A nation still wonders ‘what if?’ 50 years later

Picking up the pieces of his shattered life

n 1968 Bobby Kennedy was running for the presidency when his life was (spoiler alert) horrifically cut short by an assassin’s bullet.

Fifty years later, award-winning writer/director Dawn Porter (“Gideon’s Army,” “Spies of Mississippi,” “Trapped”) delivers a powerful four-part original documentary on his 83-day run with “Bobby Kennedy for President,” premiering Friday, April 27, on Netflix.

For those old enough to remember, the documentary is a fascinating look back at a man who seemed destined to finish the work cut short by the assassination of his brother, President John F. Kennedy in 1963. For younger viewers, it is a stunning examination of a nation, not unlike today, in utter conflict, and in desperate need of someone who cares about injustice and inequality in a world gone mad. Poverty, civil unrest, racial discord, Vietnam, the assassination of Martin Luther King: the list goes on and on.

“Bobby Kennedy has continually come up in interviews I’ve done for other projects, which I thought was so interesting,” says Porter. “If you mention him to people of a certain age, most of them will have a story. … So I got really interested in why this person was so influential to so many people.”

Luck intervened when a friend of Porter’s alerted her to ABC’s archival library, which housed numerous cans of rare and never-before-seen archival footage that they weren’t going to digitize. Netflix gave her the budget to take a leap of faith in hopes of finding magical moments within. And there turned out to be many.

Over the four episodes, Porter interviews Kennedy confidantes and staffers, such as Harry Belafonte, Rep. John Lewis, Rep. Neil Gallagher, Dolores Huerta, Ambassador William Vanden Heuvel, Paul Schrade, Marian Wright Edelman and Peter Edelman – revealing what America gained and what it lost in the life, vision, politics, and enduring legacy of Bobby Kennedy.

In the current political climate, it’s mesmerizing to witness the caring and selflessness of Bobby Kennedy, a man who came from one of America’s wealthiest families, and recognized how important it was to give back to the country that gave him so much. Though he wasn’t loved by all, it seems clear that he had deep affection for the less fortunate.

“As a parent, I really took that to heart,” says Porter. “What you instill in your kids really is important. And make sure that they see that to whom much has been given, much is expected. And those (Kennedy) kids really took that to heart.

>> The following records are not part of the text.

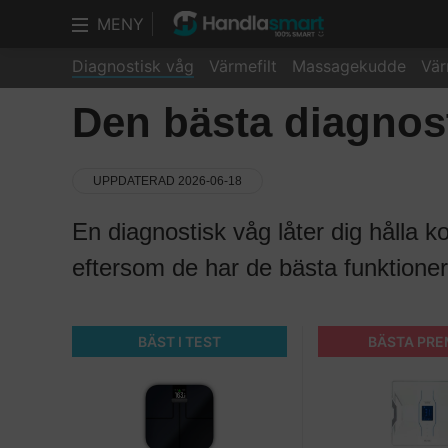
MENY
Diagnostisk våg
Värmefilt
Massagekudde
Vä
Den bästa diagnos
UPPDATERAD 2026-06-18
En diagnostisk våg låter dig hålla ko
eftersom de har de bästa funktionern
BÄST I TEST
BÄSTA PR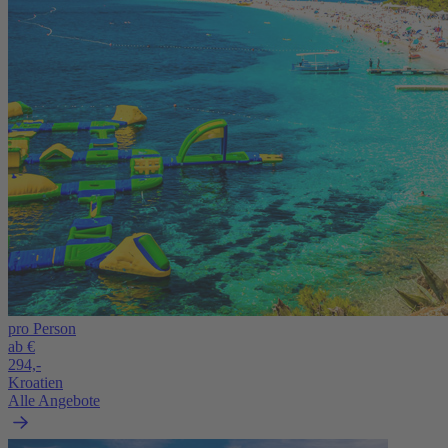
pro Person
ab €
294,-
Kroatien
Alle Angebote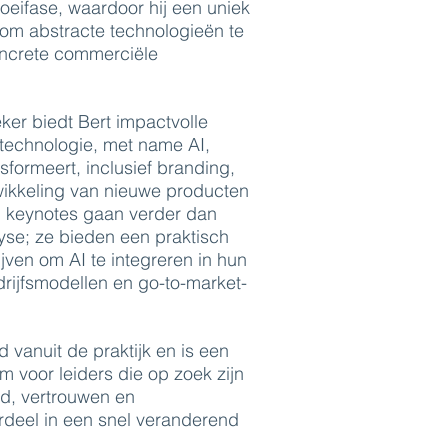
roeifase, waardoor hij een uniek
om abstracte technologieën te
oncrete commerciële
ker biedt Bert impactvolle
 technologie, met name AI,
nsformeert, inclusief branding,
wikkeling van nieuwe producten
jn keynotes gaan verder dan
yse; ze bieden een praktisch
jven om AI te integreren in hun
edrijfsmodellen en go-to-market-
ijd vanuit de praktijk en is een
 voor leiders die op zoek zijn
id, vertrouwen en
rdeel in een snel veranderend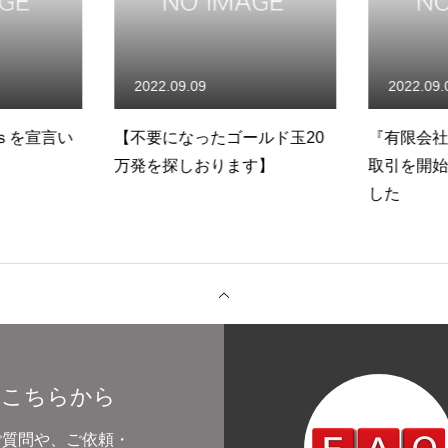
2022.09.09
2022.09.
Gｓを宣言い
【不要になったゴールド玉20
『有限会社
万発を探しおります】
取引を開始
した
品紹介
事例紹介
ご利用について
よくある質問
会社概
はこちらから
ご質問や、ご依頼・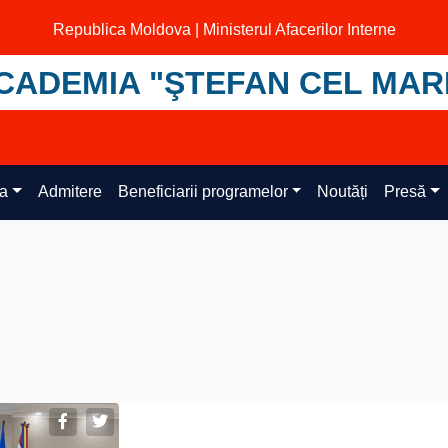
Republica Moldova | Ministerul Afacerilor Interne
CADEMIA "ŞTEFAN CEL MAR
ța
Admitere
Beneficiarii programelor
Noutăți
Presă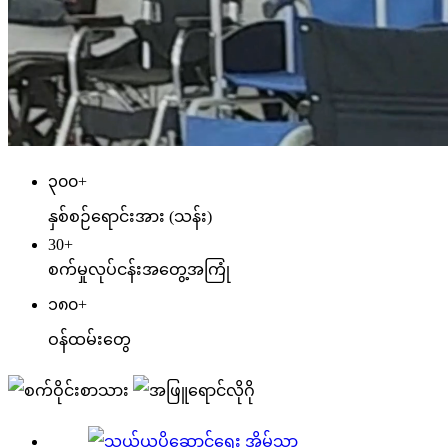
၃၀၀
+
နှစ်စဉ်ရောင်းအား (သန်း)
30
+
စက်မှုလုပ်ငန်းအတွေ့အကြုံ
၁၈၀
+
ဝန်ထမ်းတွေ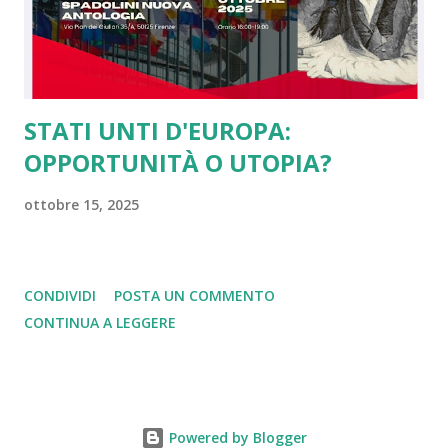
concetto di libertà, dall'altro tale scelta ci rende...
STATI UNTI D'EUROPA:
OPPORTUNITÀ O UTOPIA?
ottobre 15, 2025
CONDIVIDI
POSTA UN COMMENTO
CONTINUA A LEGGERE
Powered by Blogger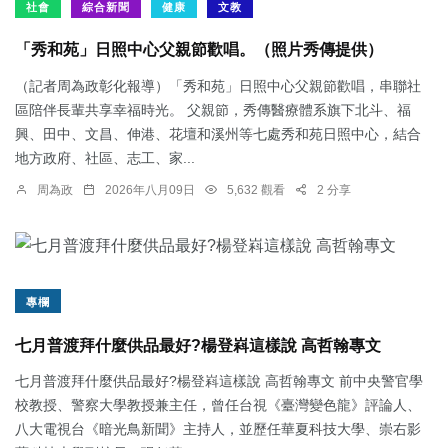
社會
綜合新聞
健康
文教
「秀和苑」日照中心父親節歡唱。（照片秀傳提供）
（記者周為政彰化報導）「秀和苑」日照中心父親節歡唱，串聯社
區陪伴長輩共享幸福時光。 父親節，秀傳醫療體系旗下北斗、福
興、田中、文昌、伸港、花壇和溪州等七處秀和苑日照中心，結合
地方政府、社區、志工、家...
周為政
2026年八月09日
5,632 觀看
2 分享
專欄
七月普渡拜什麼供品最好?楊登嵙這樣說 高哲翰專文
七月普渡拜什麼供品最好?楊登嵙這樣說 高哲翰專文 前中央警官學
校教授、警察大學教授兼主任，曾任台視《臺灣變色龍》評論人、
八大電視台《暗光鳥新聞》主持人，並歷任華夏科技大學、崇右影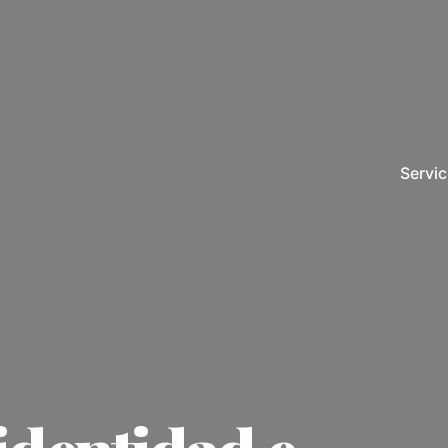
Servic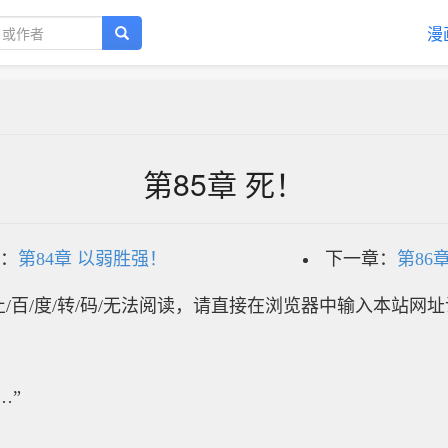
漫
第85章 死！
：
第84章 以弱胜强！
下一章：
第86
/百/度/转/码/无法阅读，请直接在浏览器中输入本站网
…”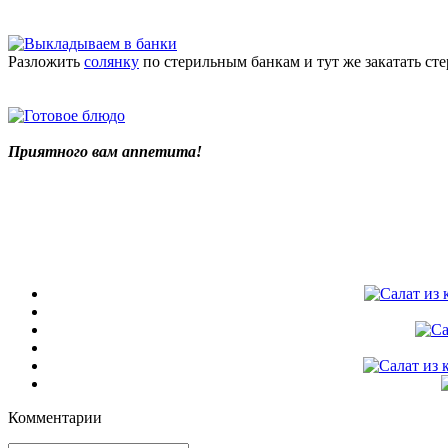
Разложить
солянку
по стерильным банкам и тут же закатать ст
Приятного вам аппетита!
Комментарии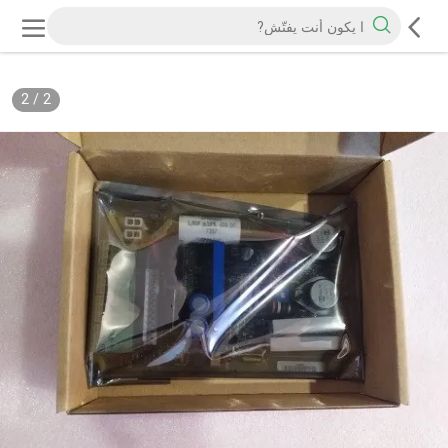
2
/
2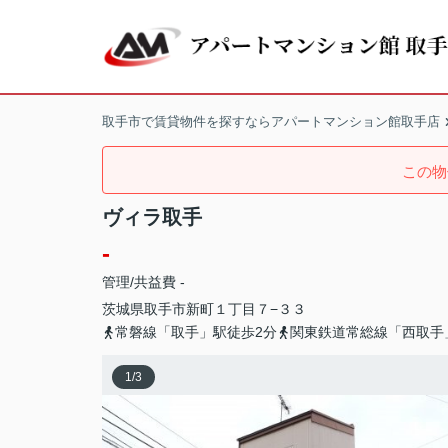
取手市で賃貸物件を探すならアパートマンション館取手店
この物
ヴィラ取手
-
管理/共益費 -
茨城県
取手市
新町
１丁目７−３３
常磐線「取手」駅徒歩2分
関東鉄道常総線「西取手
1
/
3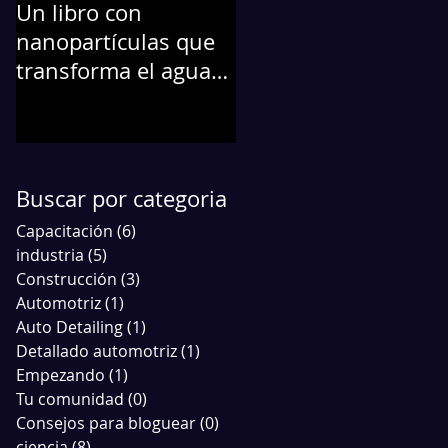
Un libro con
La Nanotecnología...
nanopartículas que
Protege a tu
transforma el agua
automóvil
contaminada en
agua potable
Buscar por categoria
Capacitación
(6)
6 entradas
industria
(5)
5 entradas
Construcción
(3)
3 entradas
Automotriz
(1)
1 entrada
Auto Detailing
(1)
1 entrada
Detallado automotriz
(1)
1 entrada
Empezando
(1)
1 entrada
Tu comunidad
(0)
0 entradas
Consejos para bloguear
(0)
0 entradas
ciencia
(8)
8 entradas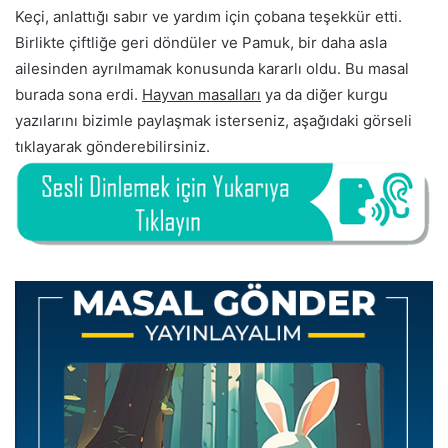
Keçi, anlattığı sabır ve yardım için çobana teşekkür etti.
Birlikte çiftliğe geri döndüler ve Pamuk, bir daha asla
ailesinden ayrılmamak konusunda kararlı oldu. Bu masal
burada sona erdi.
Hayvan masalları
ya da diğer kurgu
yazılarını bizimle paylaşmak isterseniz, aşağıdaki görseli
tıklayarak gönderebilirsiniz.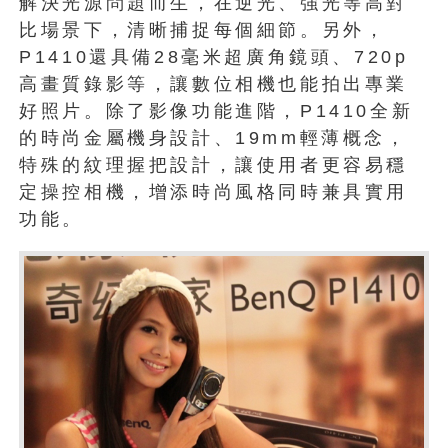
解決光源問題而生，在逆光、強光等高對
比場景下，清晰捕捉每個細節。另外，
P1410還具備28毫米超廣角鏡頭、720p
高畫質錄影等，讓數位相機也能拍出專業
好照片。除了影像功能進階，P1410全新
的時尚金屬機身設計、19mm輕薄概念，
特殊的紋理握把設計，讓使用者更容易穩
定操控相機，增添時尚風格同時兼具實用
功能。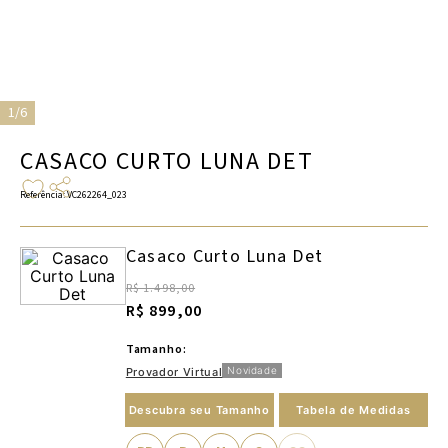
1/6
CASACO CURTO LUNA DET
Referência
:
VC262264_023
Casaco Curto Luna Det
R$ 1.498,00
R$ 899,00
Tamanho:
Novidade
Provador Virtual
Descubra seu Tamanho
Tabela de Medidas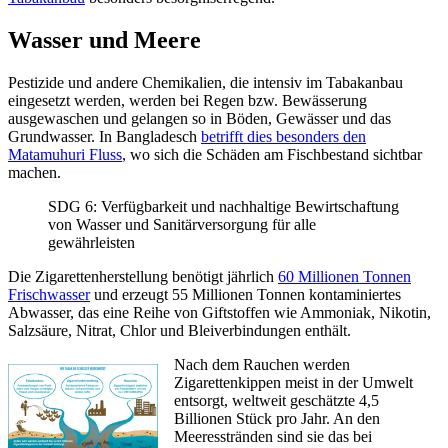
Wasser und Meere
Pestizide und andere Chemikalien, die intensiv im Tabakanbau
eingesetzt werden, werden bei Regen bzw. Bewässerung
ausgewaschen und gelangen so in Böden, Gewässer und das
Grundwasser. In Bangladesch
betrifft dies besonders den
Matamuhuri Fluss
, wo sich die Schäden am Fischbestand sichtbar
machen.
SDG 6: Verfügbarkeit und nachhaltige Bewirtschaftung
von Wasser und Sanitärversorgung für alle
gewährleisten
Die Zigarettenherstellung benötigt jährlich
60 Millionen Tonnen
Frischwasser
und erzeugt 55 Millionen Tonnen kontaminiertes
Abwasser, das eine Reihe von Giftstoffen wie Ammoniak, Nikotin,
Salzsäure, Nitrat, Chlor und Bleiverbindungen enthält.
Nach dem Rauchen werden
Zigarettenkippen meist in der Umwelt
entsorgt, weltweit geschätzte 4,5
Billionen Stück pro Jahr. An den
Meeresstränden sind sie das bei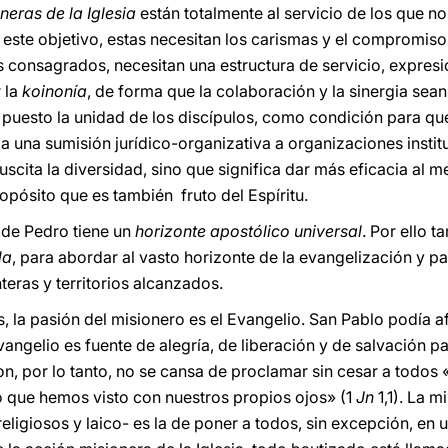
neras de la Iglesia
están totalmente al servicio de los que n
 este objetivo, estas necesitan los carismas y el compromiso
 consagrados, necesitan una estructura de servicio, expresi
 la
koinonía
, de forma que la colaboración y la sinergia sean
 puesto la unidad de los discípulos, como condición para qu
 una sumisión jurídico-organizativa a organizaciones institu
suscita la diversidad, sino que significa dar más eficacia al 
pósito que es también fruto del Espíritu.
 de Pedro tiene un
horizonte apostólico universal
. Por ello 
da
, para abordar al vasto horizonte de la evangelización y p
eras y territorios alcanzados.
la pasión del misionero es el Evangelio. San Pablo podía af
Evangelio es fuente de alegría, de liberación y de salvación 
on, por lo tanto, no se cansa de proclamar sin cesar a todos 
lo que hemos visto con nuestros propios ojos» (1
Jn
1,1). La m
eligiosos y laico- es la de poner a todos, sin excepción, en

Peter Edelman talks about Kennedy returning from a trip to a poverty-stricken stretch of the South and coming back and having dinner with his young kids and telling them “It’s up to you all”… to keep looking at these problems and not isolate themselves.

“He really took that to heart,” adds Porter. “And you see that in the work that his children (took on).”

From breaking the hunger fast of Cesar Chavez to helping get Dr. King out of jail, Kennedy embodies compassion to the bitter end.

“We had the right person with the right motivations at the right time,” says Porter. “Executives at Netflix and others involved in this (documentary) kept asking, ‘Can we keep him alive a little bit longer?’ ”

Fifty years later, Bobby Kennedy still feels like the right man for our time.